WHAT THE TASK REQUIRES:
Every line holding the string "SONY" should be copied out of the listing.

------

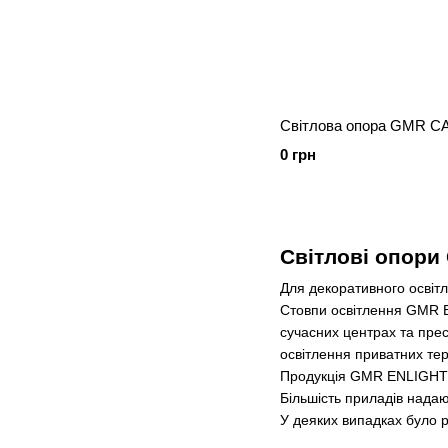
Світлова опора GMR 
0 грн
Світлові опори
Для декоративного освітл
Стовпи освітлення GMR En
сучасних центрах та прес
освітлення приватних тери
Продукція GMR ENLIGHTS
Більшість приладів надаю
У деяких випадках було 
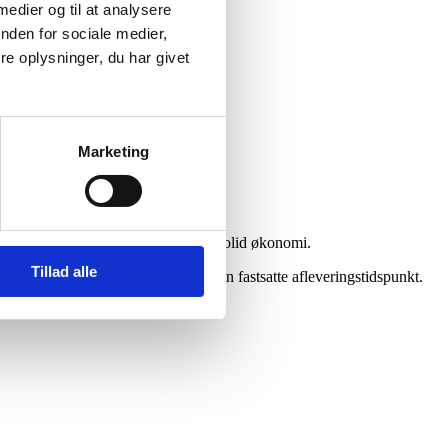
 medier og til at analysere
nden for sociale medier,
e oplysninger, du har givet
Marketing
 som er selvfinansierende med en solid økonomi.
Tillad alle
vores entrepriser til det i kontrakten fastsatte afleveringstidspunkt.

------

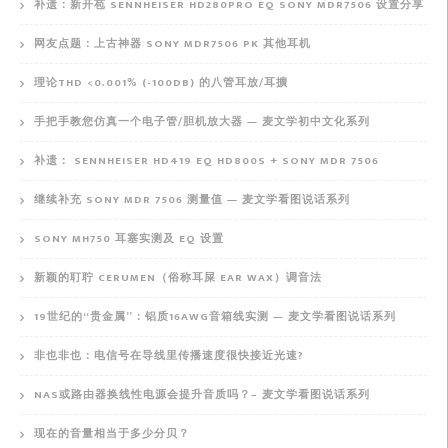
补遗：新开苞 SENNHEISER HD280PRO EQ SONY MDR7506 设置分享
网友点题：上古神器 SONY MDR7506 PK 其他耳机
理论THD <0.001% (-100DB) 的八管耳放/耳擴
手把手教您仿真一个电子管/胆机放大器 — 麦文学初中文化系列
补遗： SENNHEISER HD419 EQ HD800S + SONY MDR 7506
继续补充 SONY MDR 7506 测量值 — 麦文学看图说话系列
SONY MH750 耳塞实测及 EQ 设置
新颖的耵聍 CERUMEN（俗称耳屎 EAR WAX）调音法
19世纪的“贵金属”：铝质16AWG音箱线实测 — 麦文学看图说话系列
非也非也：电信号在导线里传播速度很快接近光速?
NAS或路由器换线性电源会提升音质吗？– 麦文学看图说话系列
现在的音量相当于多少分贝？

------

OUTPUT:
补遗：新开苞 SENNHEISER HD280PRO EQ SONY MDR7506 设置分享
网友点题：上古神器 SONY MDR7506 PK 其他耳机
补遗： SENNHEISER HD419 EQ HD800S + SONY MDR 7506
继续补充 SONY MDR 7506 测量值 — 麦文学看图说话系列
SONY MH750 耳塞实测及 EQ 设置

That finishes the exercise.